F.L. : Nous amenons l’expérience de la lutte contre la pauvreté dans un milieu rural. Nous rencontrons aussi des familles qui vivent hors des domaines. Il faut du temps pour les visiter et surtout pour aller au-delà de la méfiance, du poids des jugements dans les villages.
A.H. : Il y a vingt-cinq ou trente ans, je venais déjà à ATD Quart Monde. Maintenant je continue à me battre contre la misère, la pauvreté, l'exclusion.
F.L. : En ce qui concerne le rassemblement des plus pauvres en région rurale, on ne peut imaginer de fonctionner avec un local pour les permanences. Il faut se déplacer. Nous nous réunissons facilement à quatre ou cinq chez l'habitant. Si une famille déménage, nous faisons jusqu'à cent kilomètres pour qu'elle puisse venir à une réunion. Je trouve important de maintenir ces liens. Nous voulons privilégier la rencontre car le mode de communication est essentiellement oral.
Il y a quand même des choses qui changent. La plupart des personnes que nous avons accompagnées ont toutes été amenées à un moment donné à vivre un combat.
X.G. : Vous avez fait des suggestions, des propositions ?
F.L. : Nous avons étudié le plan pour la Wallonie et le plan fédéral pour le développement durable, en vue d'un manifeste sur les politiques gouvernementales. Nous avons rencontré le ministre et relancé son cabinet parce que le dialogue avec la direction interdépartementale de l’intégration sociale semblait bloqué. Nous avons bien sûr des revendications mais nous cherchons à faire valoir notre histoire. A partir d'elle, nous pouvons critiquer certaines politiques qui nous semblent dangereuses à cause de leurs effets pervers pour les plus pauvres. Actuellement il y a une tendance à multiplier les guidances budgétaires, à considérer que le plus pauvre n’est pas capable de responsabilité. Nous connaissons de plus en plus de familles qui, au bout d’un parcours difficile, entrent en psychiatrie et ont des tuteurs. De plus en plus, on gère à leur place. C’est quand même inquiétant.

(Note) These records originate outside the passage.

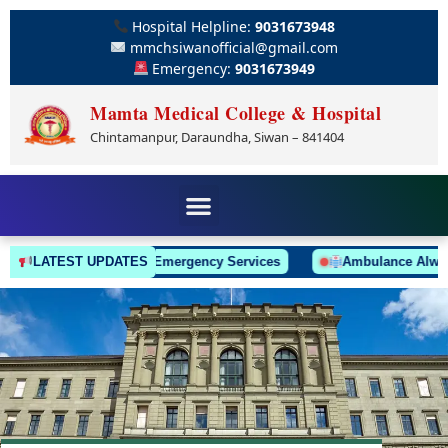
Hospital Helpline:
9031673948
mmchsiwanofficial@gmail.com
Emergency:
9031673949
Mamta Medical College & Hospital
Chintamanpur, Daraundha, Siwan – 841404
LATEST UPDATES
24/7 Emergency Services
Ambulance Always On 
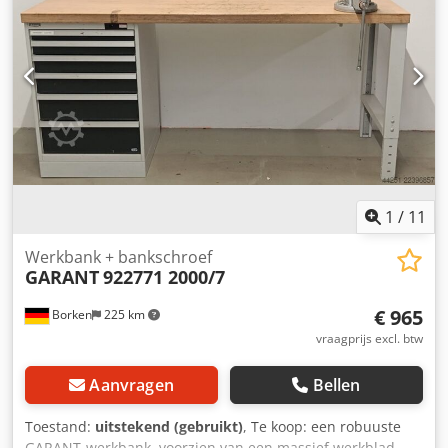
1
/
11
Werkbank + bankschroef
GARANT
922771 2000/7
€ 965
Borken
225 km
vraagprijs excl. btw
Aanvragen
Bellen
Toestand:
uitstekend (gebruikt)
, Te koop: een robuuste
GARANT-werkbank, voorzien van een massief werkblad,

X.G. : Y a-t-il des réfugiés parmi les résidents permanents ?
A.H. : Pour les étrangers réfugiés, on dit maintenant : on ne va plus leur donner de l’argent, on va les loger et les nourrir. Donc l'autonomie, on n’en parle déjà plus. Et si, à nous, on ne donnait plus le minimex ? La première année de mon arrivée, des Zaïrois ont été expulsés. Ils avaient de jeunes enfants, étaient locataires et payaient leur loyer. Pour qu'ils restent, nous avons signé une pétition. Un jour, des gens sont venus avec un papier du bourgmestre et ont dit à la famille qu’il fallait partir. Pourquoi les avoir chassés ? Je ne comprends pas.
F.L. : En conclusion, certains résidents permanents ont trouvé là un logement de survie à un moment donné. Pour développer le tourisme, on veut les faire partir. Leur migration vers un autre logement va donc continuer.